これが女という性別がそうなのか、それとも恋をしてるからなのかはワタシには分からないっスが、
『み〜んな十八才以下♪』『ロリ至上主義』ともいえる二次とは明らかに違う、三次元の女の良さというのが、ここにはあったっス
とはいえ、なぜワタシがここに?
「ひよりんさー夏コミ参加したよね?」
「はあ、まあ………」
この場合の泉先輩の質問は需要側という意味でなく、供給側という意味。
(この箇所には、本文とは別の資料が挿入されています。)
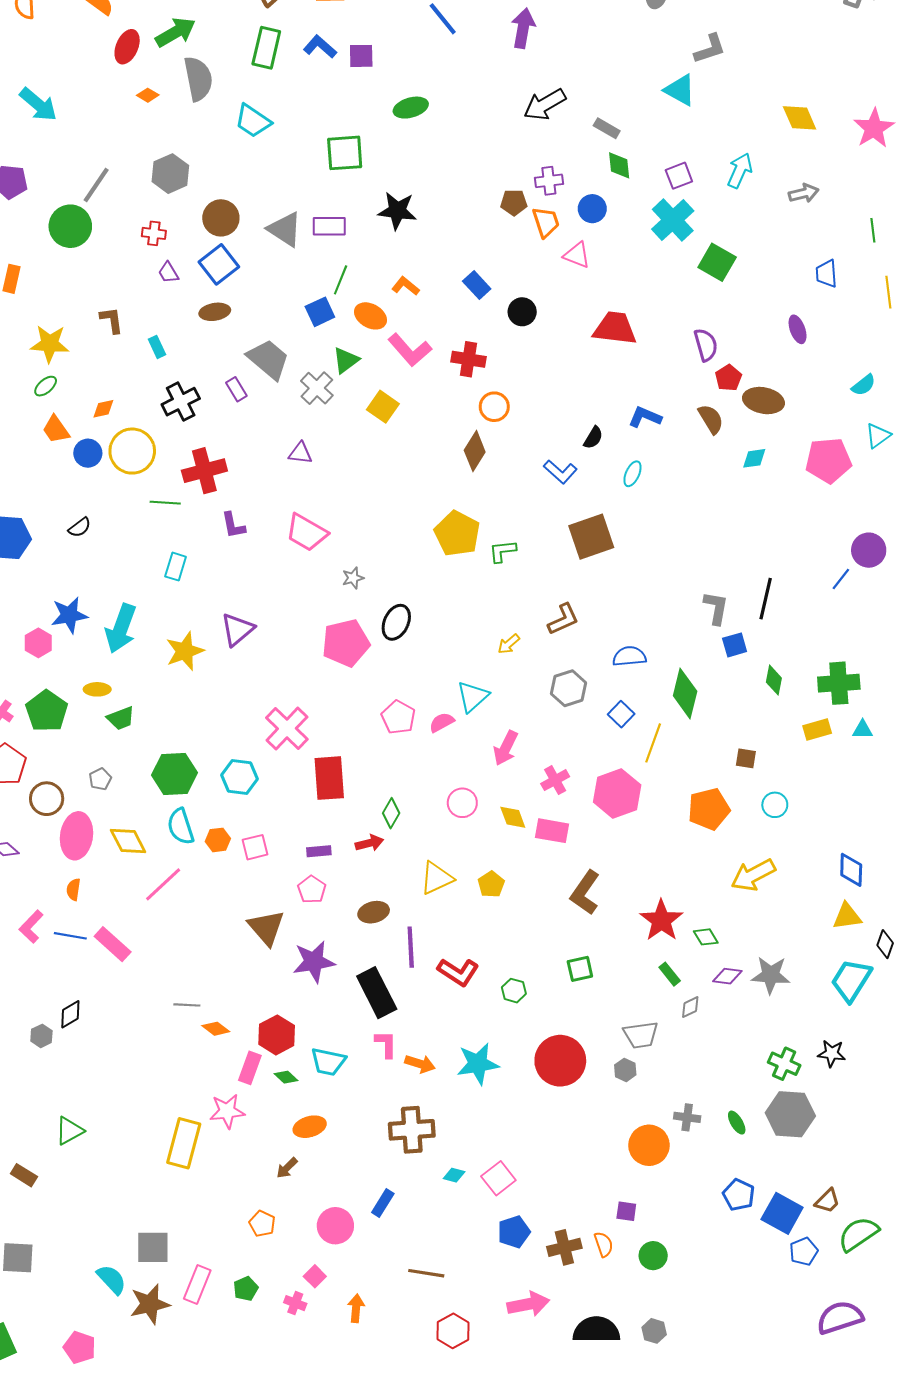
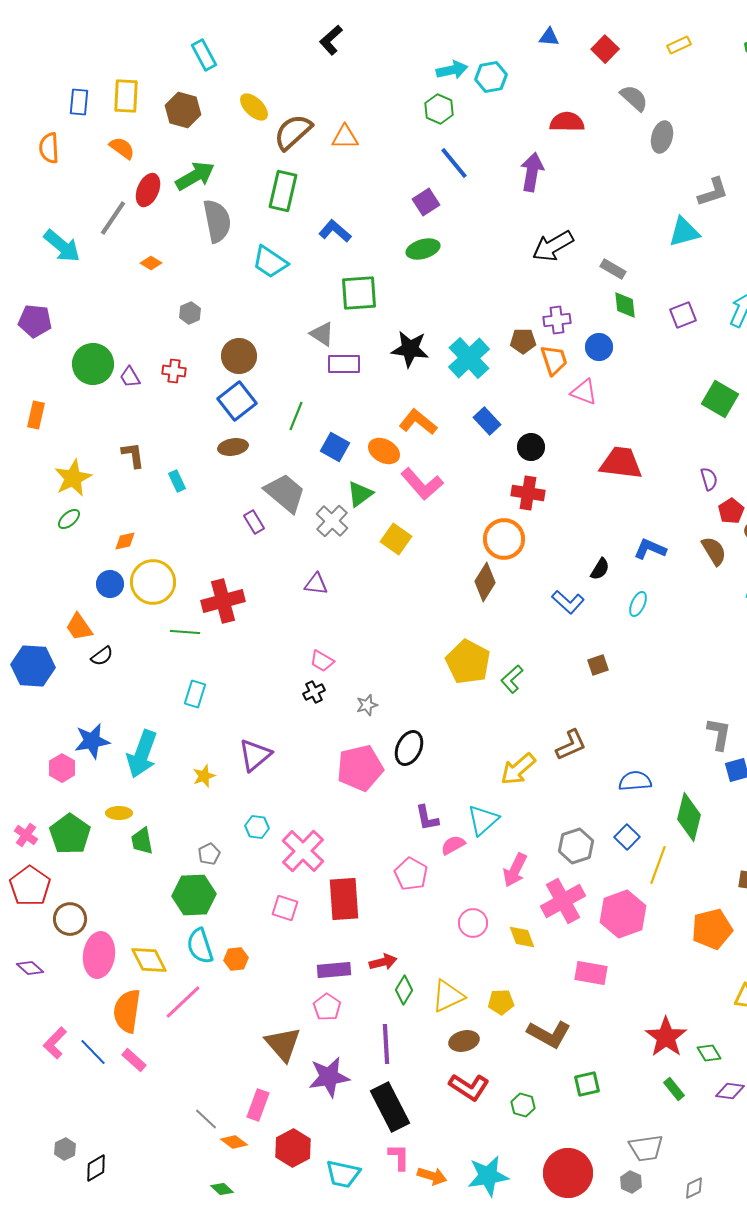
blue L-shape: (320, 47) -> (335, 231), moved
purple square: (361, 56) -> (426, 202), moved, turned -32
cyan triangle: (680, 90) -> (684, 232), turned -44
orange diamond: (148, 95) -> (151, 263), moved
gray hexagon: (170, 174) -> (190, 313), size x0.6
gray line: (96, 185) -> (113, 218), moved
cyan cross: (673, 220) -> (469, 358), moved
gray triangle: (285, 229) -> (322, 334), moved, size x0.7
purple trapezoid: (168, 273) -> (130, 377), moved
green line: (341, 280) -> (296, 416), moved
orange L-shape: (406, 286) -> (418, 422), size x1.4
blue square: (320, 312) -> (335, 447), turned -36
yellow star: (50, 344) -> (73, 478), turned -30
purple semicircle: (706, 345) -> (709, 479), size x0.7
red cross: (468, 359) -> (528, 493), moved
black cross: (181, 402) -> (314, 692), moved, size x0.6
orange circle: (494, 407) -> (504, 539), size x1.4
orange trapezoid: (56, 429) -> (79, 627), moved
purple L-shape: (233, 525) -> (427, 818), moved
pink trapezoid: (307, 533) -> (322, 661), size x0.6
brown square: (591, 537) -> (598, 665), size x0.5
green L-shape: (503, 551) -> (512, 679), turned -36
yellow arrow: (509, 644) -> (518, 769), size x1.6
yellow star: (185, 651) -> (204, 776), size x0.6
gray hexagon: (569, 688) -> (576, 846), moved
pink pentagon: (398, 717) -> (411, 874), moved
green trapezoid: (121, 718) -> (142, 841), turned 100
cyan hexagon: (239, 777) -> (257, 827), moved, size x0.7
gray pentagon: (100, 779) -> (209, 854), moved
pink cross: (555, 780) -> (563, 901), size x1.6
green diamond: (391, 813) -> (404, 990), moved
pink rectangle: (552, 831) -> (591, 973), moved
pink square: (255, 847) -> (285, 908), moved, turned 32
purple rectangle: (319, 851) -> (334, 970), size x1.4
yellow pentagon: (491, 884) -> (501, 1002), turned 30
orange semicircle: (73, 889) -> (127, 1011), moved, size x2.0
brown L-shape: (585, 893) -> (549, 1034), moved, turned -96
brown ellipse: (374, 912) -> (464, 1041), moved
blue line: (70, 936) -> (93, 1052), turned 36
pink rectangle: (113, 944) -> (134, 1060), size x0.7
purple line: (411, 947) -> (386, 1044), moved
gray line: (187, 1005) -> (206, 1119), turned 40
gray diamond: (690, 1007) -> (694, 1188), moved
black diamond: (70, 1014) -> (96, 1168), moved
pink rectangle: (250, 1068) -> (258, 1105), moved
green diamond: (286, 1077) -> (222, 1189), moved

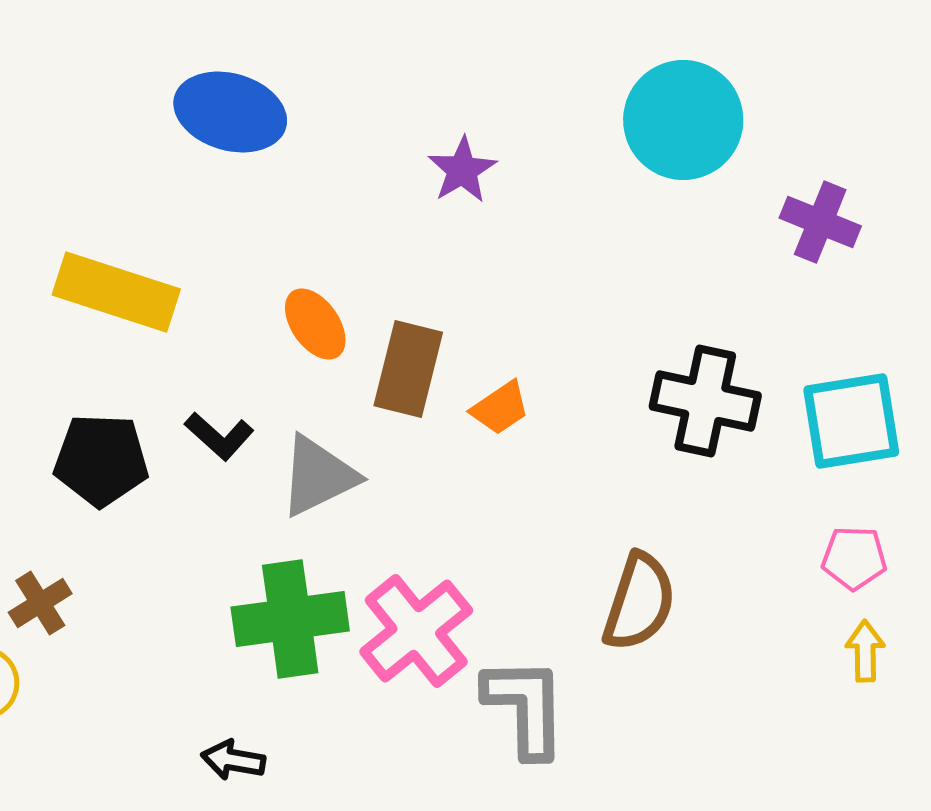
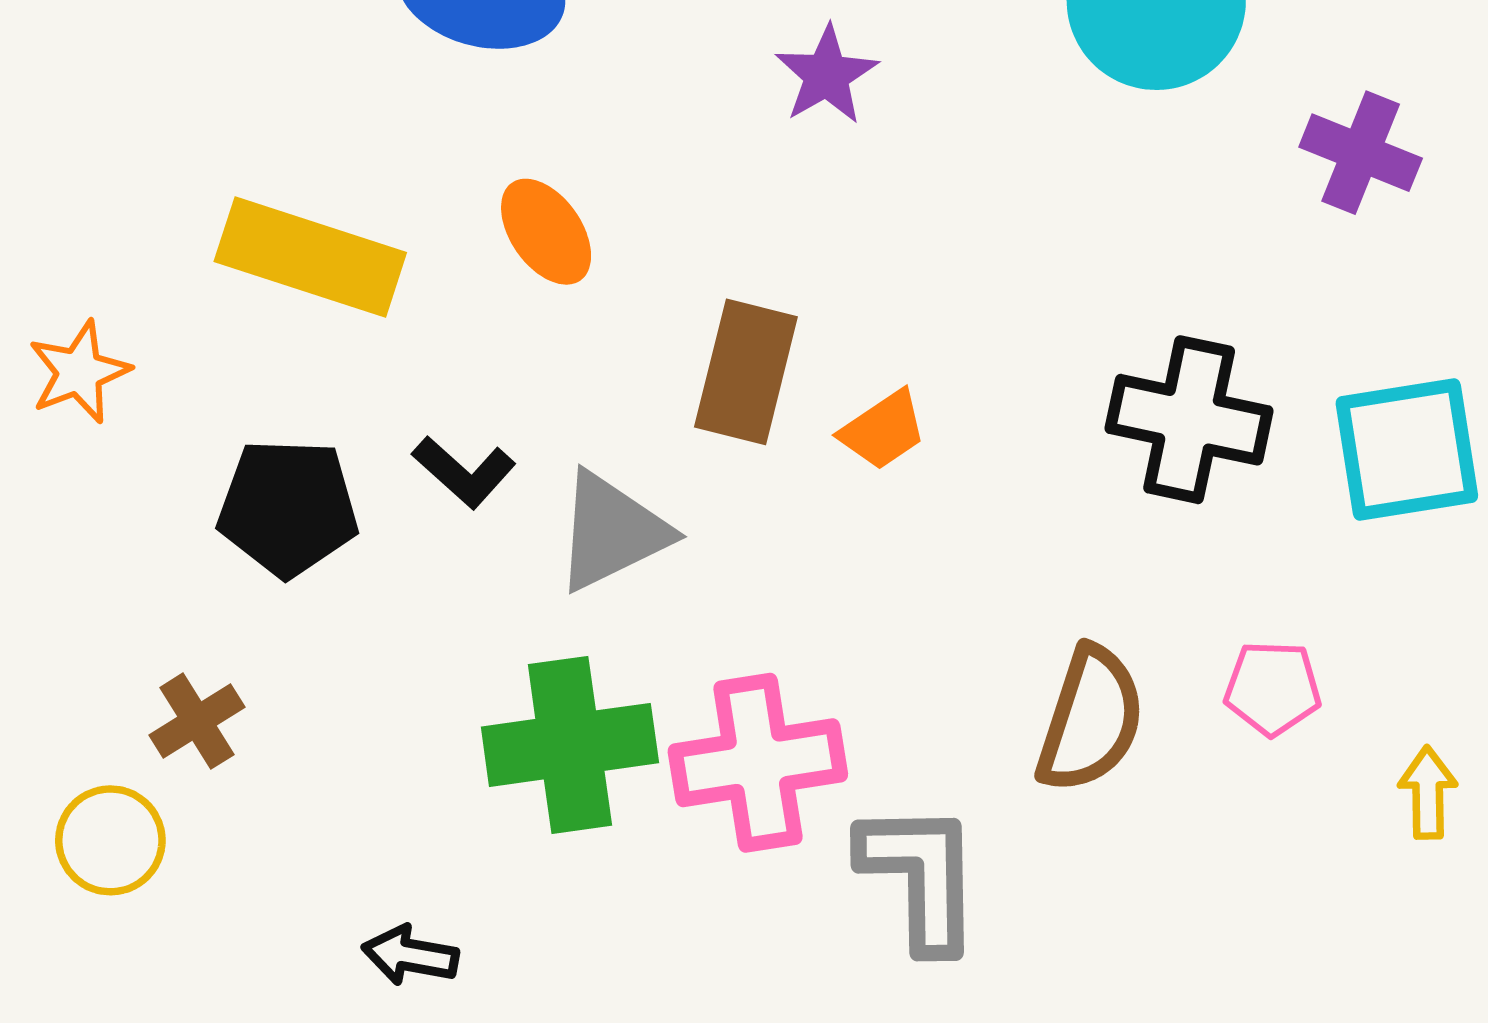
orange ellipse: (315, 324) -> (546, 232), moved
pink pentagon: (854, 558) -> (1273, 688), moved
pink cross: (416, 631) -> (758, 763), turned 30
black arrow: (233, 760) -> (410, 955), moved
しかしやっぱり知り合いに、
自分が同人活動してるのを知ってる人がいるのは、居心地がよくないっスねー
「良かったよ、ひよりんのとこの新刊」
「は、はあ、ありがとうございますっス」
購入した本のサークルは大きくなるという、伝説すらもっている泉先輩にそんな言葉を頂ければすごく自信にはなるんですけど、
なぜかワタシの中ではそれと比例して嫌な予感がどんどん大きくなっていたっス。
「いや〜驚いたよー」
「うっ!」
泉先輩が皆さんの前に出した同人誌を見て、ワタシは思わず一歩仰け反る。
その同人誌はワタシのサークルのところから出したものではない、ないのだけれども………
「この新刊にね、ひよりん短編だけどゲストで出してるんだよね、ねえひよりん?」
「は、はあ、まあ………」
ワタシは秋の夜風に夏服を着て、ずっと立っていた時みたいに、額から冷や汗を流し、体は寒気を覚えていた。